In turn, we may be watching more, even if we’re not sleeping less because of it. About one quarter, or 24.7%, of respondents admitted to watching two hours of TV on a typical night, with 16.8% watching three hours and 18.6% watching four hours or more.
What’s wrong with all of this? It’s not that the technology or the artificial light that a TV or phone emits is inherently bad for sleep, Dr. Breus says.
The reason why blue light exposure at night interferes with our sleep goes back to our circadian rhythms, our internal biological clock. Televisions and electronic devices emit the same blue light as the sun, disrupting our natural circadian rhythms. They confuse our internal clock.
Watching hours of television at night also stimulates your mind at a time when you need to be winding down.
“Laughing through a string of back-to-back episodes of your favorite comedy before bed can leave you wide awake late into the night and exhausted the next day,” Dr. Breus says.
Yes, reading a book — as 20.4% of survey respondents do before bed — can have a similar effect. But getting tired of a book doesn’t mean you’ll likely pick up other books randomly.
“Flipping through channels, or offerings on a streaming service, however, literally happens at the touch of a button,” says Jan Van den Bulck, Ph.D., a professor in the Department of Communication and Media at the University of Michigan who specializes in the media effects on sleep. “That intensifies the experience and makes it easier to keep putting off bedtime.”
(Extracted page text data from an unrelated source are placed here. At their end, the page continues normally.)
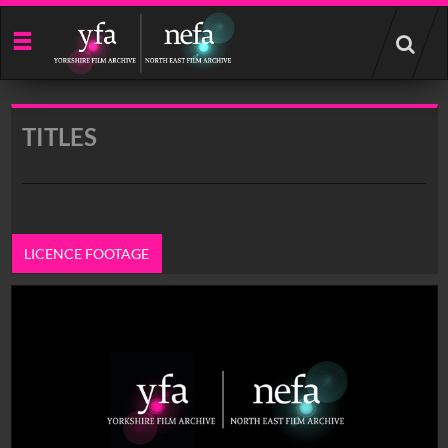
Start
your
search
here
TITLES
LICENCE FOOTAGE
It’s not just TV shows that keep us up. Videos on YouTube, TikTok, and other platforms are the programming of choice for 38.8% of adults before bed. As for regular TV series, 36.9% say that was their preferred pre-bedtime entertainment, with 20.9% watching the local news. Close to 30% choose “whatever looks good at the moment.”
How do you break out of your nighttime TV habit? Start by re-establishing a regular bedtime routine.
This doesn’t mean you have to give up all screens before bed.
Richard says the initial stage of a bedtime routine is all about being still. You can read a book, listen to a podcast, or even watch a show — as long as it’s something you find relaxing.
At some point, however, it’s time to turn off the TV and put away the phone. Opening a book and reading before bed is an excellent way to quiet the mind before sleeping. If you don’t enjoy reading, Richard recommends turning on a gently narrated audiobook or podcast.
Instead of cutting out media completely, Van den Bulck recommends thinking about media use as a series of triggers, taking note of the content and how it affects you.
The key, Van den Bulck says, is to be aware of what types of screen-based activities cause you stress or lead to binge-watching. If checking your work email or scrolling through social media leads to hours on your phone or computer, avoid those before bed. Knowing how different media affect you and impact your sleep will allow you to adjust your rest accordingly.
The survey commissioned by SleepFoundation.org was conducted on the online survey platform Pollfish between June 2 and June 3, 2022. Results are from 1,250 survey participants who were ages 18 and older and lived in the United States at the time of the survey. All attested to answering the survey questions truthfully and accurately.